Per passengers and staff who tested positive for COVID-19 while at sea, the conditions of the quarantined people onboard are less than ideal. The main complaint seems to be the food. While some passengers were incensed their only option was room service (as opposed to the haute cuisine that can typically be found on cruises, I guess?), others complained of waiting hours for cold food and finding it impossible to get in touch with the room-service phone line.

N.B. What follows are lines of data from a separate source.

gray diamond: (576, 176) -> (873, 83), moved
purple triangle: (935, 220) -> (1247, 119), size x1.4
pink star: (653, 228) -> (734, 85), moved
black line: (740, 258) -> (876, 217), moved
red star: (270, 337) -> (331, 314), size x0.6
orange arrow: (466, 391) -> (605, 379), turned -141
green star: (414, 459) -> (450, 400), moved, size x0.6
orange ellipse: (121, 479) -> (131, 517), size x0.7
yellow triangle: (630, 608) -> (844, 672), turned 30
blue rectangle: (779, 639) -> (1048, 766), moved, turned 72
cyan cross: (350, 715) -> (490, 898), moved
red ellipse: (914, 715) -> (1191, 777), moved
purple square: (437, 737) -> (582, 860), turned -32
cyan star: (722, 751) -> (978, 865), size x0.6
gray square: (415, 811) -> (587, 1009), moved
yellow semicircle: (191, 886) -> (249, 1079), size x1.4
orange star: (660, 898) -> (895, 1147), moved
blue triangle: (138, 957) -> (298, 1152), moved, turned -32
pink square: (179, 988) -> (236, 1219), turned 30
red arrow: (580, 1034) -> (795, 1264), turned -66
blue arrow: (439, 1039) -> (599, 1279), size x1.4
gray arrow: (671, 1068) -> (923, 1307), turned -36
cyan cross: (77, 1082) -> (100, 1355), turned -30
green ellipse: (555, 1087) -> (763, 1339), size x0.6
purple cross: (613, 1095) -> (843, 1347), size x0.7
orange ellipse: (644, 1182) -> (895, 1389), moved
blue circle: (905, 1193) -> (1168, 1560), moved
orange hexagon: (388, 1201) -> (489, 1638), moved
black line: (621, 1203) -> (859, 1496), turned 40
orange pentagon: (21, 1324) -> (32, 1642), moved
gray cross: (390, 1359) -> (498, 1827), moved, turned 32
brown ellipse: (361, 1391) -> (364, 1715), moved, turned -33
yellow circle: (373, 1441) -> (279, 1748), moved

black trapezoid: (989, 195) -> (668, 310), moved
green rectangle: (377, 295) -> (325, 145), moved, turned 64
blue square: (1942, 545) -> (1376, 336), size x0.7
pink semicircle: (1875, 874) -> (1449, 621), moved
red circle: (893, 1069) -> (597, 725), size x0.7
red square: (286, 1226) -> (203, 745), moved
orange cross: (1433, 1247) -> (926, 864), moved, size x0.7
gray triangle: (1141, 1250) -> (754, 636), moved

And then there’s the meals themselves, which sound like a Fyre Festival–inspired collection of culinary nightmares. One staff member said he got a rotting orange, a seafood salad, and an orange slice as a meal followed shortly by a hard-boiled egg and corned beef with rice. Another woman said her room service was left outside the door while the hallway was being blasted with airborne cleaning chemicals.
Of course, none of this is made more tolerable by their surroundings, which include windowless rooms and a “stripped-down” cruise cabin embellished with only a bar of soap in the bathroom (but no toilet paper).
Even more concerning is the fact that most passengers report witnessing utter chaos when it came to tracing and isolating COVID-19 cases. Some staff members who came in contact with a positive case but were negative themselves were required to work but spend the rest of their hours in isolated rooms. It’s unclear how long anyone quarantined or how frequently they were being tested. One passenger said “it was like they didn’t know what to do” when she and her mother tested positive, and another said he had to argue his way into getting a test while experiencing symptoms. No cruises are required to test fully vaccinated passengers before they disembark.
Cruises, unsurprisingly, have been petri dishes for COVID-19 since the beginning of the pandemic. The CDC is urging even vaccinated people to refrain from hopping on a boat with 3,000 or so other people, but none of that has deterred a significant handful of optimistic vacationers. I guess there’s one thing you can say about cruise companies: They sure are persistent.